The US didn't send a trade representative to a meeting in Vietnam this week of Asean economic ministers, where they are holding talks with counterparts from Australia, China, India, Japan, South Korea, New Zealand and Russia.
"The gap in US strategy for intensifying its engagement in Southeast Asia is clearly trade," Ernest Bower, an analyst with the Center for Strategic and International Studies in Washington, wrote in a report Wednesday. "Confidence in the United States and its ability to lead and follow through on commitments is based on its economic well-being, and that status is being questioned by friends and competitors alike in Asia."

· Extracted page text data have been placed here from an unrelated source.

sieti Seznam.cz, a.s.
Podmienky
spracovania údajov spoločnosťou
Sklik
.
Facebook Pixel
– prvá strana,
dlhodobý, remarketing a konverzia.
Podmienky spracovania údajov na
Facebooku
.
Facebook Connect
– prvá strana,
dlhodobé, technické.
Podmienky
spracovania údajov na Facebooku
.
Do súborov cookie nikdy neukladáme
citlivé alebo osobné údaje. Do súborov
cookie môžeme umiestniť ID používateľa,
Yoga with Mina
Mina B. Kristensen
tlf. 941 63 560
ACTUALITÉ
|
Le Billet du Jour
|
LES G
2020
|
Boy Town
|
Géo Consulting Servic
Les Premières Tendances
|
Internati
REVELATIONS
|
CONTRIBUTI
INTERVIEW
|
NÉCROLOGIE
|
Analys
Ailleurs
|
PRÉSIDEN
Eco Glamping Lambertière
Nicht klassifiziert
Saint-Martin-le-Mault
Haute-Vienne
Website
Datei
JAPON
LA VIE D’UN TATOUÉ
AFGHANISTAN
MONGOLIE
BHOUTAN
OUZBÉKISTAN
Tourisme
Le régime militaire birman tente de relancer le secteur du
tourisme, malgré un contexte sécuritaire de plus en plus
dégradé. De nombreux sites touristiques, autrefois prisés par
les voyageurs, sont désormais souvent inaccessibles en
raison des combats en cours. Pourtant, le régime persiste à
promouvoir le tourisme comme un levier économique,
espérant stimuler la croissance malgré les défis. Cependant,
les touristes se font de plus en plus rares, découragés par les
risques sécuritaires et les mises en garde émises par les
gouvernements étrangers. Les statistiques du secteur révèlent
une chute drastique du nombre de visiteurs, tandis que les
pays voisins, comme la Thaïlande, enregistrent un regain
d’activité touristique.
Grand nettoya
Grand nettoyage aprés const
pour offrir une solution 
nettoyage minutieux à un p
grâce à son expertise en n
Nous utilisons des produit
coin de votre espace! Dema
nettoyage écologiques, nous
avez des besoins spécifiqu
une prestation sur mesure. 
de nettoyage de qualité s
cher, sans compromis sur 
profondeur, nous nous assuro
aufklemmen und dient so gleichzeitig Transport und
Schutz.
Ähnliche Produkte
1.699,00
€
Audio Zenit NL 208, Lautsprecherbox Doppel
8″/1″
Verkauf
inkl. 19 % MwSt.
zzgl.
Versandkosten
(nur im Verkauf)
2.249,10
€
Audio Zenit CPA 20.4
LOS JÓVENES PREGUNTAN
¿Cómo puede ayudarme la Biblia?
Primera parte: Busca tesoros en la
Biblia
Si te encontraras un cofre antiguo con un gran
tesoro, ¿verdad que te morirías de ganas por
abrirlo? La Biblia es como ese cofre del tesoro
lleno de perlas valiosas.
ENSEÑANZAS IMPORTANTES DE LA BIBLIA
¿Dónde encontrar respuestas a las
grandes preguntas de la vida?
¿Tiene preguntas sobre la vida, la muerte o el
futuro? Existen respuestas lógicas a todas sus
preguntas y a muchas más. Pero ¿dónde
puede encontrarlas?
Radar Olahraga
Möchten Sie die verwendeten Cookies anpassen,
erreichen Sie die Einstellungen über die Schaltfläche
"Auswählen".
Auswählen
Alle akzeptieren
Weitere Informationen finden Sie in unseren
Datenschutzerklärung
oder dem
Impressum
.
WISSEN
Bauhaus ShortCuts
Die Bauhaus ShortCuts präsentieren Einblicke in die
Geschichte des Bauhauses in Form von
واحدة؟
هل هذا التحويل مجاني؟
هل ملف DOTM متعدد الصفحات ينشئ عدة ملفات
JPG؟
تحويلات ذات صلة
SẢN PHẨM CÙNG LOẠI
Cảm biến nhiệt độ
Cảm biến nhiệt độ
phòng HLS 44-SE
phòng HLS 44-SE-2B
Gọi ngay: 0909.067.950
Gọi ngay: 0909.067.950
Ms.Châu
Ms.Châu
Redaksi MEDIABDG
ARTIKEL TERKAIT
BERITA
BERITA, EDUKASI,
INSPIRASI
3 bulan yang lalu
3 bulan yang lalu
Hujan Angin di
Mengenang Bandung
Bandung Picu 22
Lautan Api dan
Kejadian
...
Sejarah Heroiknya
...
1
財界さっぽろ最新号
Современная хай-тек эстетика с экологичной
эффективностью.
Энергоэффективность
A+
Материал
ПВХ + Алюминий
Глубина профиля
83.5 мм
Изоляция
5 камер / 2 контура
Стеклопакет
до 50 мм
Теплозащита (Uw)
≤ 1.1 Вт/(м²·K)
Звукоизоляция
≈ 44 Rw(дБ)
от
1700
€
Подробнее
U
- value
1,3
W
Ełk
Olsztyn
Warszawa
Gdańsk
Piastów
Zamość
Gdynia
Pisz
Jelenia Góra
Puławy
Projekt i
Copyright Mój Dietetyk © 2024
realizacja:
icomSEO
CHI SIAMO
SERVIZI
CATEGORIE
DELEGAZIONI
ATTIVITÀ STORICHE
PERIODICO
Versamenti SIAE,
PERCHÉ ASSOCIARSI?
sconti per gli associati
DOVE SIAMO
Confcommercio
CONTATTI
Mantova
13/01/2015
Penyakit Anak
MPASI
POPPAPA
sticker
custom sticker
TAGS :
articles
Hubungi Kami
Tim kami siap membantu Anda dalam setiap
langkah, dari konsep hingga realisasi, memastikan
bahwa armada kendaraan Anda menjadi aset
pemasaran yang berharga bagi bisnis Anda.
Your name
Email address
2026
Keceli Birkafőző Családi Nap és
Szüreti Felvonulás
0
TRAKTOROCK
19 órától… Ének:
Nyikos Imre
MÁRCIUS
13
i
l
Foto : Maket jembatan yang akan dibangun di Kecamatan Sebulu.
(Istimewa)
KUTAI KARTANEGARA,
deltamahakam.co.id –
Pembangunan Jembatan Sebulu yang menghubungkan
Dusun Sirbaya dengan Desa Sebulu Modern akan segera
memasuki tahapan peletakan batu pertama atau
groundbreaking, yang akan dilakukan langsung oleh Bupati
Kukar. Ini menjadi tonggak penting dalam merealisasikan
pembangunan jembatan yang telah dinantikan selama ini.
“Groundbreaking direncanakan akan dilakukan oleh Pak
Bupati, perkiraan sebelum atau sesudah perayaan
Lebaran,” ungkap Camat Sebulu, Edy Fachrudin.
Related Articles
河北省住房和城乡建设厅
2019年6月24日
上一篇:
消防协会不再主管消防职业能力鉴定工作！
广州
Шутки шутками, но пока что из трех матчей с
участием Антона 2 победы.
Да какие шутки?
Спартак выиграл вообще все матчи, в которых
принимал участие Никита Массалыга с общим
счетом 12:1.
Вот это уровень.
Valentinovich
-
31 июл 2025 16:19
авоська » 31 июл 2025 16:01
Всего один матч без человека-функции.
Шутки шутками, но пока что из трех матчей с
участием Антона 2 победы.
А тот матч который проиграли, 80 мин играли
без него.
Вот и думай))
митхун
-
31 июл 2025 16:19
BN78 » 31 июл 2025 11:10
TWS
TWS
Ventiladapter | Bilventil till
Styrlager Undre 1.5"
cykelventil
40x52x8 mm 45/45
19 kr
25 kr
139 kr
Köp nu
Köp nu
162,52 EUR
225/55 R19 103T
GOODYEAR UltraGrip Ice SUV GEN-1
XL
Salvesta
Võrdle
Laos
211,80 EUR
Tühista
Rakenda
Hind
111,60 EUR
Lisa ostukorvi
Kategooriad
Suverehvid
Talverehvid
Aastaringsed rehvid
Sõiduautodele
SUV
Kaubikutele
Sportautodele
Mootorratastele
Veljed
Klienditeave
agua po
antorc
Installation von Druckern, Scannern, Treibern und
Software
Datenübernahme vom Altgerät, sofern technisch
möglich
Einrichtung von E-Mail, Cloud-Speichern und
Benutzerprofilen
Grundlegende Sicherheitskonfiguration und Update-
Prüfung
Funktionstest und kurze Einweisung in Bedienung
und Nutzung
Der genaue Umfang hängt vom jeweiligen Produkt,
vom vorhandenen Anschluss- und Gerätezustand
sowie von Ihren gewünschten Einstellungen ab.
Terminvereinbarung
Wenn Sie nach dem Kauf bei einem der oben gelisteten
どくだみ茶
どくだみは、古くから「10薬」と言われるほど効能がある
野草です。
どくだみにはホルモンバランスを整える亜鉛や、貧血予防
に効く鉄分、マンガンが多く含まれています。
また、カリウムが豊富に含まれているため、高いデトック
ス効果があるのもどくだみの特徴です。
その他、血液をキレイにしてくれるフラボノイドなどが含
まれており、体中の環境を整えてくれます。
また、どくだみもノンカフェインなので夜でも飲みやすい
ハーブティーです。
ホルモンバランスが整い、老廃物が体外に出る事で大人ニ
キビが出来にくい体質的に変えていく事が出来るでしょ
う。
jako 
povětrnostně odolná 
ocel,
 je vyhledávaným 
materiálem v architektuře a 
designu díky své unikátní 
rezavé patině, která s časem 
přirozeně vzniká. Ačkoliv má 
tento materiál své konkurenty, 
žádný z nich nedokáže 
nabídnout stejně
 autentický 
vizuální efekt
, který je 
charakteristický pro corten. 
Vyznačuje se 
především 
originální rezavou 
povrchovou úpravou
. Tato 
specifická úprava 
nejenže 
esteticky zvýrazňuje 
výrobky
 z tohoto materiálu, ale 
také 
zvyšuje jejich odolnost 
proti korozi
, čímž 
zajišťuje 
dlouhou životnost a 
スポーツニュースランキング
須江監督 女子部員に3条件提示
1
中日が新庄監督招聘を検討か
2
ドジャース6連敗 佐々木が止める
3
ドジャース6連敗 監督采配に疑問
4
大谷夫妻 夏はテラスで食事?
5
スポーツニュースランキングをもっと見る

President Barack Obama, who became the first US leader to meet with the 10-member bloc in November, has aimed to increase trade with Asia to help meet a January pledge to double exports in five years. Asean was the fourth-biggest market for US goods last year and fifth-largest trading partner.
"It's a disappointment," Asean Secretary-General Surin Pitsuwan, told journalists Thursday at the meeting held in the central Vietnamese city of Da Nang. "But there are many layers of engagement."
Obama may meet his Asean counterparts for another summit toward the end of the year, Surin said. Economic ministers from the bloc traveled to the US earlier this year to promote trade.
"The private sector is here, the US-Asean Business Council, and in the US system they work in close coordination," Surin said.
Lugar, the top Republican on the Senate Foreign Relations Committee, urged Obama to quickly name an ambassador to Asean before he meets with its leaders in the coming months, Agence France-Presse reported, citing a letter to the president. The previous ambassador, Scot Marciel, was appointed as the next envoy to Indonesia, Asean's biggest economy.
China's total trade with Asean surpassed the US in the past decade, growing to $178 billion last year. China's share of Southeast Asia's total commerce has increased to 11.6 percent from 4 percent in that time, whereas the US portion fell to 9.7 percent from 15 percent, Asean statistics show.
Asean is rich in coal, oil and precious metals as well as containing sea lanes vital to world trade. Asean aims to form an economic community modeled on the European Union, though without a common currency, by 2015. It has already signed free-trade accords with China, Japan, South Korea, Australia and New Zealand.